Michael Winterbottom is, without doubt, one of the most interesting contemporary filmmakers, having crafted great films such as Welcome to Sarajevo, A Mighty Heart, Genova and The Killer Inside Me. Love him or hate him, it cannot be denied that he has always been willing to push the envelope in the themes and stylistic approaches that he explores in his films. From documentaries such as The Road to Guantanamo to the real life sex of 9 Songs, the prolific Winterbottom has courted controversy but consistently refused to compromise his artistic vision.

In his latest celluloid offering The Look of Love, Winterbottom explores the life of Paul Raymond, a theatre and soft core porn impresario once regarded as Britain’s richest man. Working again with Steve Coogan, who has previously appeared for Winterbottom in the likes of 24 Hour Party People, Tristram Shandy: A Cock and Bull Story and The Trip, Winterbottom explores Raymond’s rise to prominence in the 1960’s and 1970’s and his relationships with the various women in his life. Given that an extended television mini-series would be needed to explore Raymond’s life in intricate detail, Winterbottom does a good job in exploring the various complexities of Raymond’s personality and lifestyle. Coogan is very effective as a man whose life of wealth and sucess is tinged with tragedy.

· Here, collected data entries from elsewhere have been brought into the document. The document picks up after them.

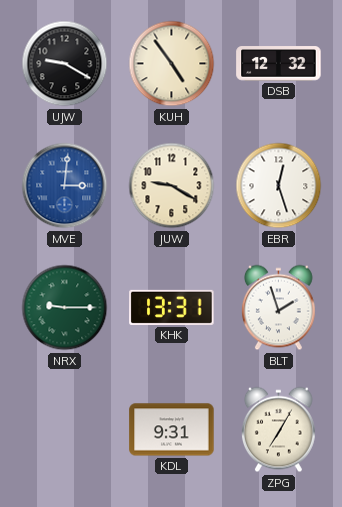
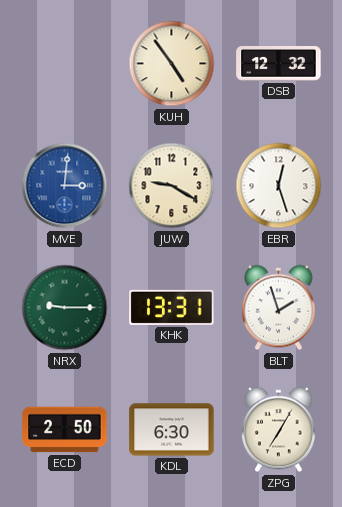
UJW: 9:20 -> none
ECD: none -> 2:50
KDL: 9:31 -> 6:30
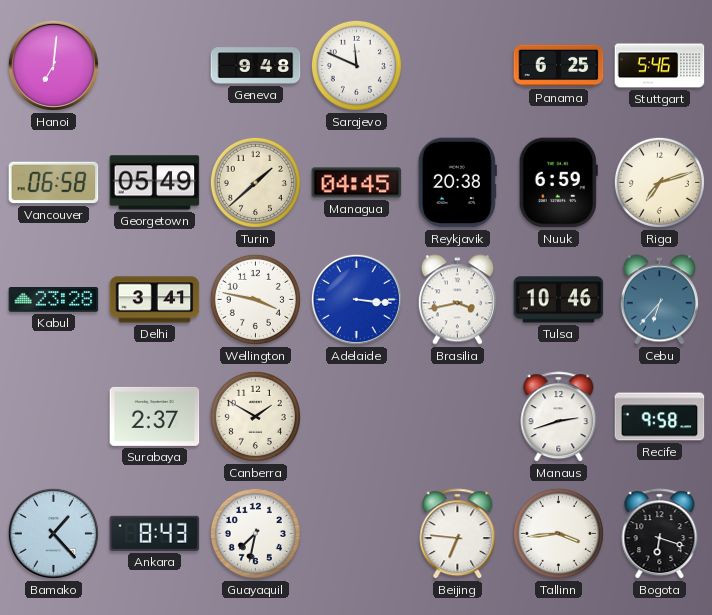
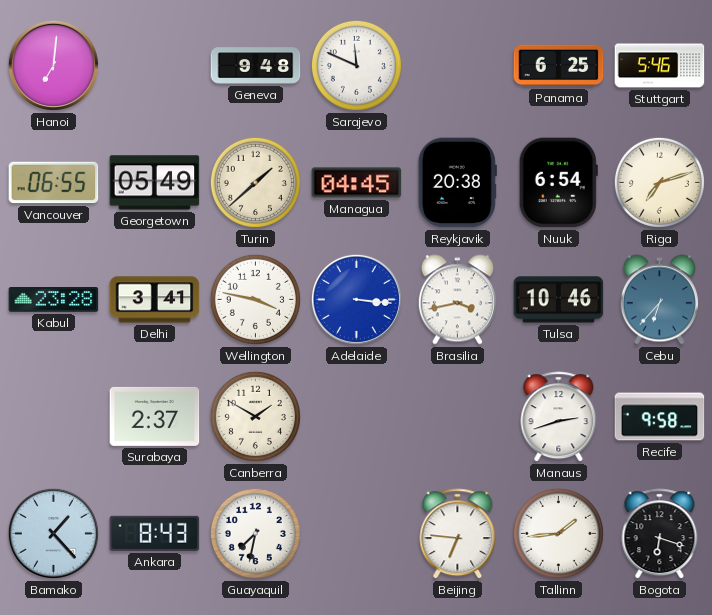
Vancouver: 06:58 -> 06:55
Nuuk: 6:59 -> 6:54
Tallinn: 3:44 -> 1:44
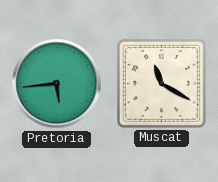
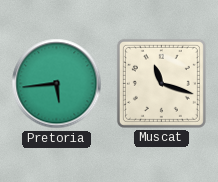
Muscat: 11:20 -> 11:18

Given the nature of Raymond’s business enterprises and decadent lifestyle, there are boobs and pubes galore in the film, but there is nothing that could be considered gratuitous. In fact, Winterbottom has shown great restraint in this regard. The central focus of the film is Raymond’s relationships with the three key women in his life, namely his wife Jean (Anna Friel), girlfriend Fiona Richmond (Tamsin Egerton) and his daughter Debbie (Imogen Poots). With unfettered access to an endless array of young women, it is Raymond’s inability to remain faithful that ultimately ends his relationships with both Jean and the beautiful Fiona. However, the relationship between Paul and Debbie is one of mutual, unconditional love that endures through the triumphs and tragedies of Debbie’s life, many of which are facilitated by her father. The opening scene of the movie alerts viewers to Debbie’s fate, so there should be no surprises in this regard even for those unfamiliar with the real-life story.

Look of Love

While Friel, Egerton and Poots are great as the women who play such a prominent role in Raymond’s life, sons Howard (Matthew Beard) and Derry (Liam Doyle) only make fleeting appearances in the narrative. Yes, Raymond was a philanderer who, some will no doubt argue, accumulated much of his wealth through exploiting women, but if the portrayal presented by Winterbottom and Coogan is in any way accurate, it is hard not to like the guy. Ultimately, The Look of Love is effective in capturing a particular period in British history through the story of a man who saw and seized the opportunities presented by the changing social and political climate of the time. With brief cameos from Stephen Fry and Matt Lucas, there is plenty to like in this film although, like many of Winterbottom’s films, it will no doubt leave audiences divided.